Then, whatever happens to you, you will have the comfort of feeling—Christ understands this; Christ has been through this. Child though I am, Christ can be touched with the feeling of my weakness, for he was once a child like me.
And then, if trouble, or sickness, or death come among you—and you all know how sickness and death have come among you of late—you may be cheerful and joyful still, if you will only try to be such children as Jesus was. Obey your parents, and be subject to them, as he was; try to learn from your teachers, pastors, and masters, as he did; try and pray to increase daily in favour both with God and man, as he did: and then, even if death should come and take you before your time, you need not be afraid, for Jesus Christ is with you.
Your childish faults shall be forgiven you for Jesus’ sake; your childish good conduct shall be accepted for Jesus Christ’s sake; and if you be trying to be good children, doing your little work well where God has put you, humble, obedient, and teachable, winning love from the people round you, and from God your Father in heaven, then, I say, you need not be afraid of sickness, not even afraid of death, for whenever it takes you, it will find you about your Father’s business.
SERMON XX.
THE LOCUST-SWARMS.
Joel ii. 12, 13.
Therefore also now, saith the Lord, Turn ye even to me with all your heart, and with fasting, and with weeping, and with mourning; and rend your heart, and not your garments, and turn unto the Lord your God, for he is gracious and merciful, slow to anger, and of great kindness, and repenteth him of the evil.
This is one of the grandest chapters in the whole Old Testament, and one which may teach us a great deal; and, above all, teach us to be thankful to God for the blessings which we have.
I think I can explain what it means best by going back to the chapter before it.

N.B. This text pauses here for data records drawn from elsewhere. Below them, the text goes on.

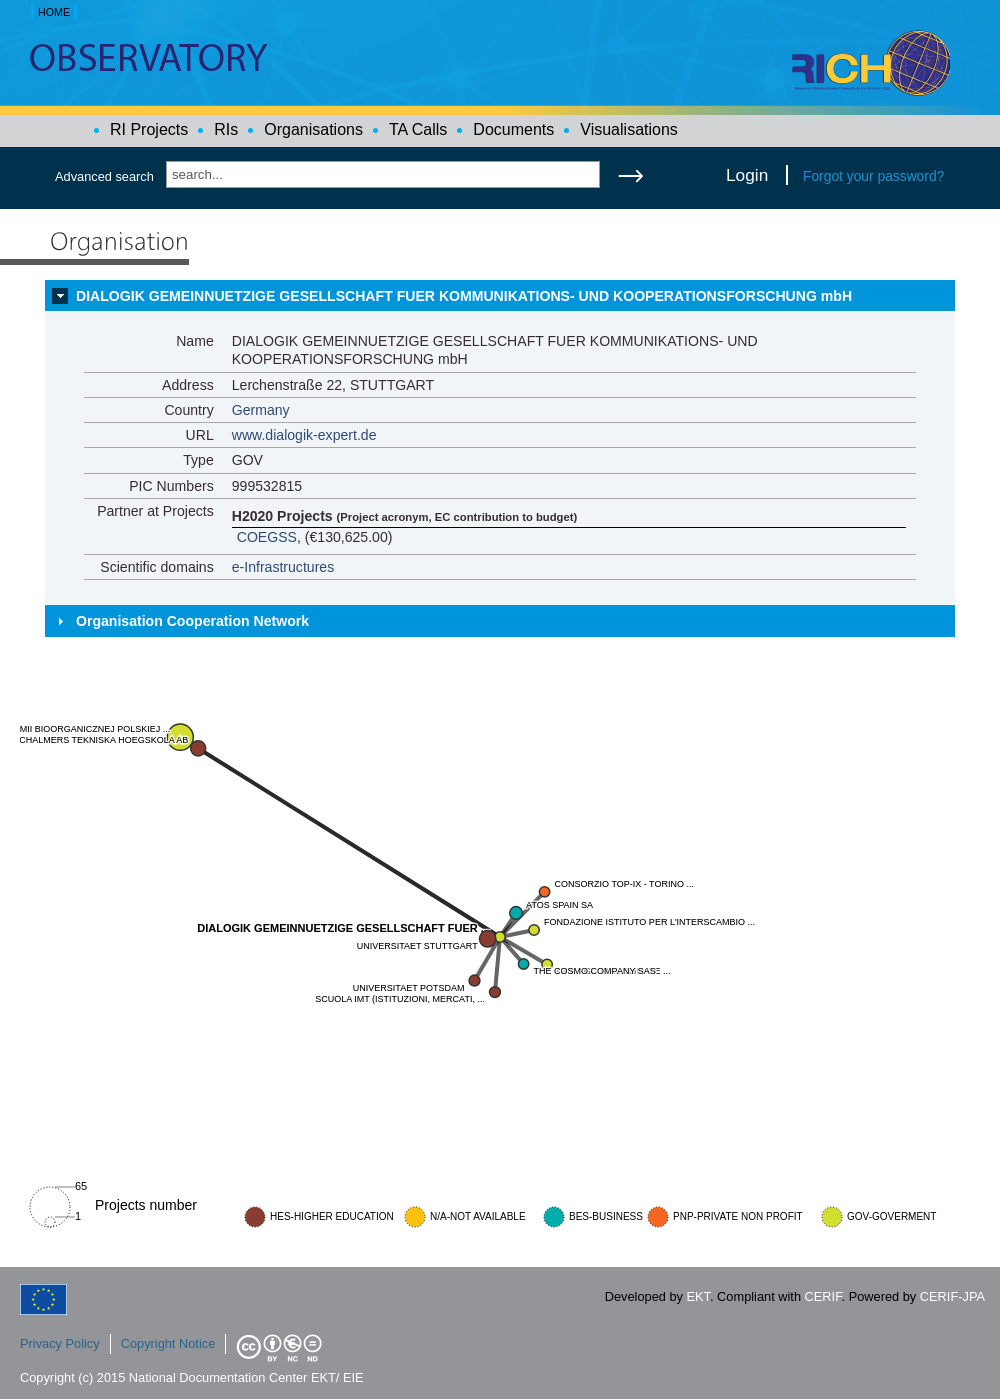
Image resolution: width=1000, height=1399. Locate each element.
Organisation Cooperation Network (192, 621)
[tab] (500, 296)
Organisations (313, 129)
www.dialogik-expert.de (304, 435)
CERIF (823, 1296)
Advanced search (104, 176)
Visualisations (629, 129)
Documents (513, 129)
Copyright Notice (168, 1343)
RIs (226, 129)
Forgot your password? (873, 176)
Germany (261, 410)
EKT (698, 1296)
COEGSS (267, 537)
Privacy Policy (60, 1343)
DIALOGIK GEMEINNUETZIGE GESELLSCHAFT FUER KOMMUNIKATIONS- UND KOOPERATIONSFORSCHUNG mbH (464, 296)
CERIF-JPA (952, 1296)
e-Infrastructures (283, 567)
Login (747, 175)
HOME (54, 12)
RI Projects (149, 129)
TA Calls (418, 129)
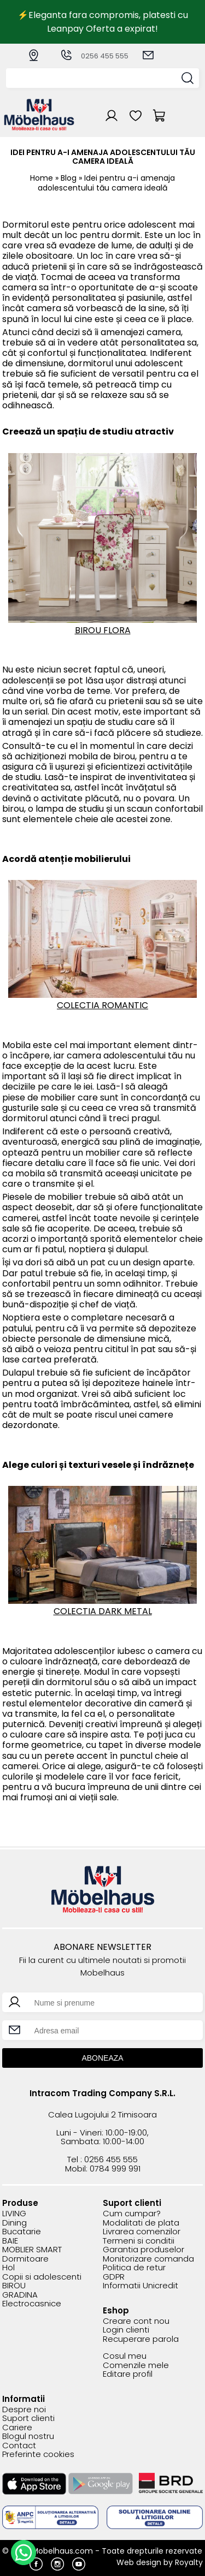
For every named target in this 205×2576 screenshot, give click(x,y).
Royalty (189, 2562)
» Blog (66, 177)
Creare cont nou (136, 2321)
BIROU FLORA (103, 630)
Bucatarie (21, 2231)
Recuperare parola (141, 2339)
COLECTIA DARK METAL (103, 1611)
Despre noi (24, 2409)
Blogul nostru (28, 2436)
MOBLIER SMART (32, 2249)
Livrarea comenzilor (141, 2231)
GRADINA (20, 2295)
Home (41, 177)
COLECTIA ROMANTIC (102, 1005)
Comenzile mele (136, 2365)
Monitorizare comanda (148, 2259)
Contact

Joel begins his prophecy by bitter lamentation over the mischief which the swarms of insects had done; such as had never been in his days, nor in the days of his fathers. What the palmer worm had left, the locust had eaten; what the locust had left, the cankerworm had eaten; and what the cankerworm had left, the caterpillar had eaten. Whether these names are rightly rendered, or whether they mean different sorts of locusts, or the locusts in their different stages of growth, crawling at first and flying at last, matters little. What mischief they had done was plain enough. They had come up ‘a nation strong and without number, whose teeth were like the teeth of a lion, and his cheek-teeth like those of a strong lion. They had laid his vines waste, and barked his fig-tree, and made its branches white; and all drunkards were howling and lamenting, for the wine crop was utterly destroyed: and all other crops, it seems likewise; the corn was wasted, the olives destroyed; the seed was rotten under the clods, the granaries empty, the barns broken down, for the corn was withered; the vine and fig, pomegranate, palm, and apple, were all gone; the green grass was all gone; the beasts groaned, the herds were perplexed, because they had no pasture; the flocks of sheep were desolate.’ There seems to have been a dry season also, to make matters worse; for Joel says the rivers of waters were dried up—likely enough, if then, as now, it is the dry seasons which bring the locust-swarms. Still the locusts had done the chief mischief. They came just as they come now (only in smaller strength, thank God) in many parts of the East and of Southern Russia, darkening the sky, and shutting out the very light of the sun; the noise of their innumerable jaws like the noise of flame devouring the stubble, as they settled upon every green thing, and gnawed away leaf and bark; and a fire devoured before them, and behind them a flame burned; the land was as the garden of Eden before them, and behind them a desolate wilderness; [162] till there was not enough left to supply the daily sacrifices, and the meat offering and the drink offering were withheld from the house of God.
But what has all this to do with us? There have never, as far as we know, been any locusts in England.
And what has this to do with God? Why does Joel tell these Jews that God sent the locusts, and bid them cry to God to take them away? For these locusts are natural things, and come by natural laws. And there is no need that there should be locusts anywhere. For where the wild grass plains are broken up and properly cultivated, there the locusts, which lay their countless eggs in the old turf, disappear, and must disappear. We know that now. We know that when the East is tilled (as God grant it may be some day) as thoroughly as England is, locusts will be as unknown there as here; and that is another comfortable proof to us that there is no real curse upon God’s earth: but that just as far as man fulfils God’s command to replenish the earth and subdue it, so far he gets rid of all manner of terrible scourges and curses, which seemed to him in the days of his ignorance, necessary and supernatural.